(WHAT TO PRODUCE): Without the pictures, copy all the entries below exactly.

(DATA RECORDS):
= = = = = = =
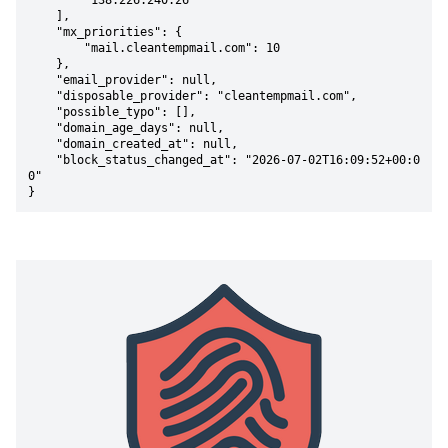
        "138.226.240.26"

    ],

    "mx_priorities": {

        "mail.cleantempmail.com": 10

    },

    "email_provider": null,

    "disposable_provider": "cleantempmail.com",

    "possible_typo": [],

    "domain_age_days": null,

    "domain_created_at": null,

    "block_status_changed_at": "2026-07-02T16:09:52+00:0
0"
= = = = = = =
(SOLUTION FOR THIS PROBLEM):
        "138.226.240.26"

    ],

    "mx_priorities": {

        "mail.cleantempmail.com": 10

    },

    "email_provider": null,

    "disposable_provider": "cleantempmail.com",

    "possible_typo": [],

    "domain_age_days": null,

    "domain_created_at": null,

    "block_status_changed_at": "2026-07-02T16:09:52+00:0
0"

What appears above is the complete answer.